Browse > Home / Blog / Avoiding Search Overload

| Subcribe via RSS

Avoiding Search Overload

August 5th, 2009 Posted in Blog

3642650246_707852816a

Like you, we’ve heard a lot this summer about the challenges facing America:  the financial crisis, healthcare reform, and worst of all:  search overload.

Well, here at Swingly HQ, we’ve been doing our part.  We’ve been trying to find new ways to figure out what kinds of information are most relevant to a particular search topic.

While relevance modeling isn’t exactly new, it’s becoming an increasingly important problem for semantic search applications.   Information Extraction apps are rapidly increasing the amount of factual information that’s available from the Internet.  That’s good.  Unfortunately, instead of being buried under mountains of irrelevant information, we’re now being overwhelmed with gigabytes of factual information which may (or may not) be exactly what we’re looking for.  That’s bad.

So, what’s a new semantic search app to do?  Full details after the jump.

Let’s imagine you’re interested in learning more about Jesse “The Body” Ventura.  Well, if you’ve got access to a named entity recognizer (like the one we use with Swingly), you might be able to infer that he’s a:

  • person
  • Navy SEAL
  • professional wrestler
  • actor
  • politician
  • mayor
  • governor
  • talk show host

While these classes might not tell you anything you don’t already know, they (in theory) can provide semantic search apps with some of the intelligence needed to provide better, more informative results.

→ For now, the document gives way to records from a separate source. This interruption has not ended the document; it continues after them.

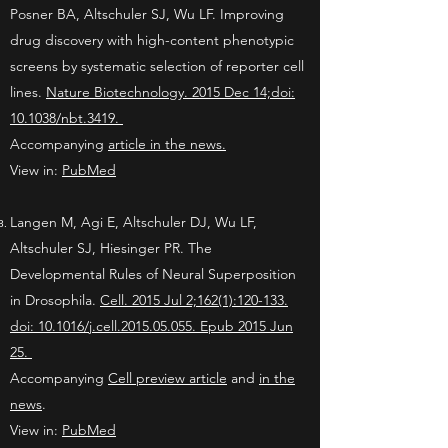
Posner BA, Altschuler SJ, Wu LF. Improving
drug discovery with high-content phenotypic
screens by systematic selection of reporter cell
lines.
Nature Biotechnology. 2015 Dec 14;doi:
10.1038/nbt.3419.
Accompanying
article in the news.
View in:
PubMed
Langen M, Agi E, Altschuler DJ, Wu LF,
Altschuler SJ, Hiesinger PR. The
Developmental Rules of Neural Superposition
in Drosophila.
Cell. 2015 Jul 2;162(1):120-133.
doi: 10.1016/j.cell.2015.05.055. Epub 2015 Jun
25.
Accompanying
Cell preview article
and
in the
news
.
View in:
PubMed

Since we know he’s a talk show host (among other things), we could have our app focus on finding information that’s relevant to any talk show host, such as:

  • the station he’s on
  • the format / length / medium of his show
  • when his show started / ended
  • how big his audience is

But since he’s a former politician-turned-talk show host, we might want to go further and find other talk show host-related facts that may only be relevant for talk show hosts with this kind of background, such as:

  • his political affiliation
  • his endorsements
  • the blogs that cover him

These kinds of facts are most likely not relevant for other kinds of talk show hosts:  e.g. about your local sports-talk radio jock, the CarTalk guys, etc.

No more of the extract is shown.